Ramsey Milholland eBook

This eBook from the Gutenberg Project consists of approximately 162 pages of information about Ramsey Milholland.

Ramsey Milholland eBook

This eBook from the Gutenberg Project consists of approximately 162 pages of information about Ramsey Milholland.

“What did you say?”

“Nothin’.  I kind o’ started to—­but what’s the use?  She’s got that in her head.  Besides, how are you goin’ to argue about a thing with a person that’s crying about it?  I tell you, Fred, I guess we got to admit, after all, that ole girl certainly must have a lost of heart about her, anyway.  There may not be much fun to her—­though of course I wouldn’t know hardly any way to tell about that—­but there couldn’t be hardly any doubt she’s got a lot of feeling.  Well, and then she went on and said old men made wars, but didn’t fight; they left the fighting to the boys, and the suffering to the boy’s mothers.”

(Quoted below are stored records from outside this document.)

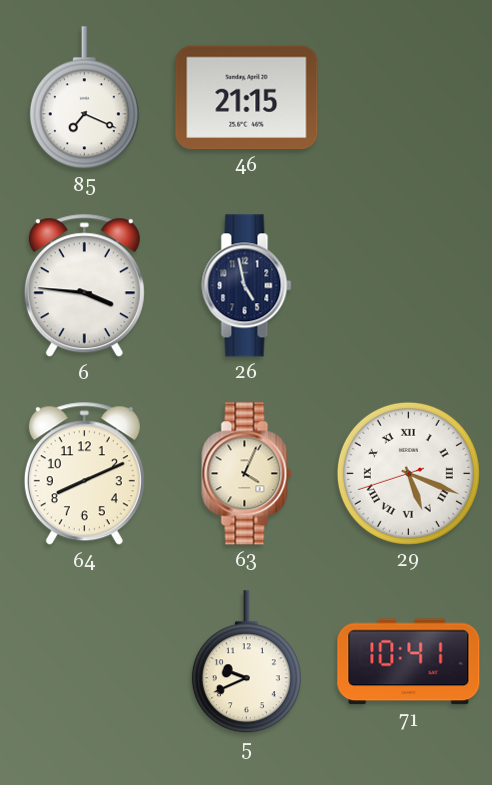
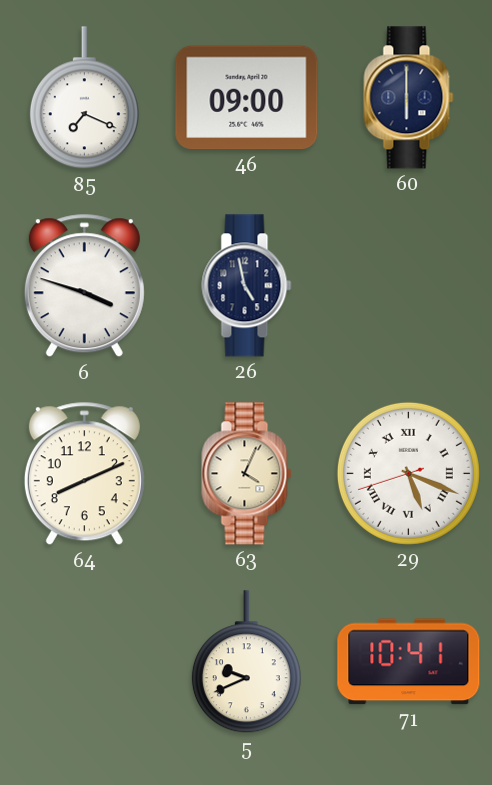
46: 21:15 -> 09:00
60: none -> 6:00
6: 3:46 -> 3:48
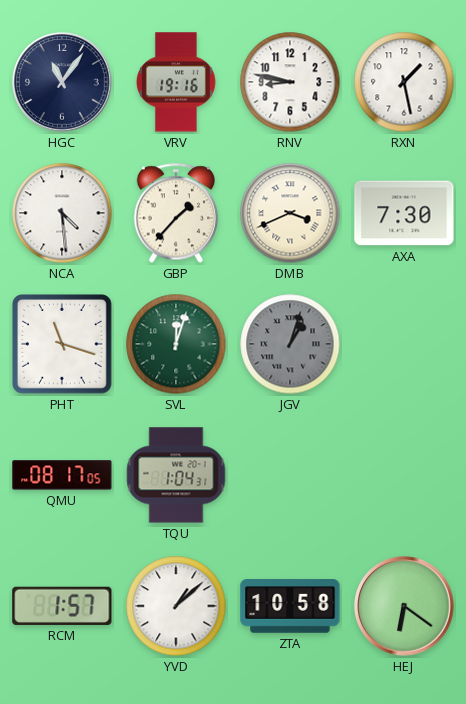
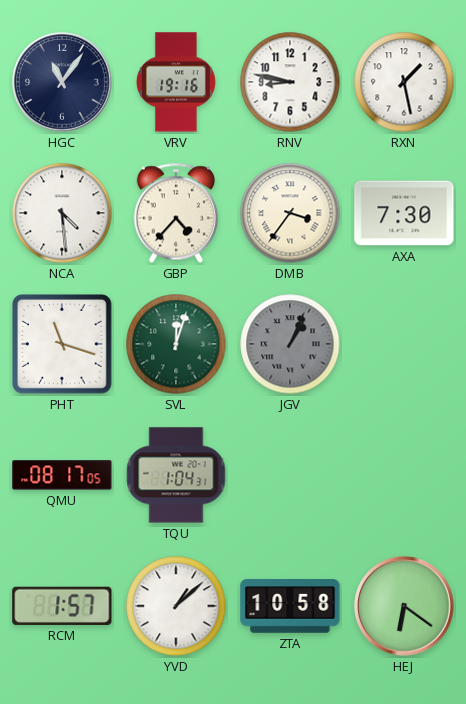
GBP: 1:37 -> 4:37
DMB: 3:41 -> 3:36
JGV: 1:03 -> 1:04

“Yes!” Fred exclaimed, and upon that he turned free of mirth for the moment.  “That’s the woman of it, I guess.  Send the old men to do the fighting!  For the matter of that, I guess my father’d about a thousand times go himself than see me and my brothers go; but Father’s so fat he can’t stoop!  You got to be able to stoop to dig a trench, I guess!  Well, suppose we sent our old men up against those Dutchmen; the Dutchmen would just kill the old men, and then come after the boys anyway, and the boys wouldn’t be ready, and they’d get killed, too; and then there wouldn’t be anybody but the Dutchmen left, and that’d be one fine world, wouldn’t it?”

“Yes,” said Ramsey.  “Course I thought of that.”

“Did you tell her?”

“No.”

“What did you say?”

“Nothin’.  I couldn’t get started anyway, but, besides, what was the use?  But she didn’t want the old men to go; she didn’t want anybody to go.”

“What did she want the country to do?” Fred asked, impatiently.

“Just what it has been doin’, I suppose.  Just let things simmer down, and poke along, and let them do what they like to us.”

“I guess so!” said Fred.  “Then, afterwhile, when they get some free time on their hands, they’ll come over and make it really interesting for us, because they know we won’t do anything but talk.  Yes, I guess the way things are settling down ought to suit Dora.  There isn’t goin’ to be any war.”

“She was pretty sure there was, though,” Ramsey said, thoughtfully.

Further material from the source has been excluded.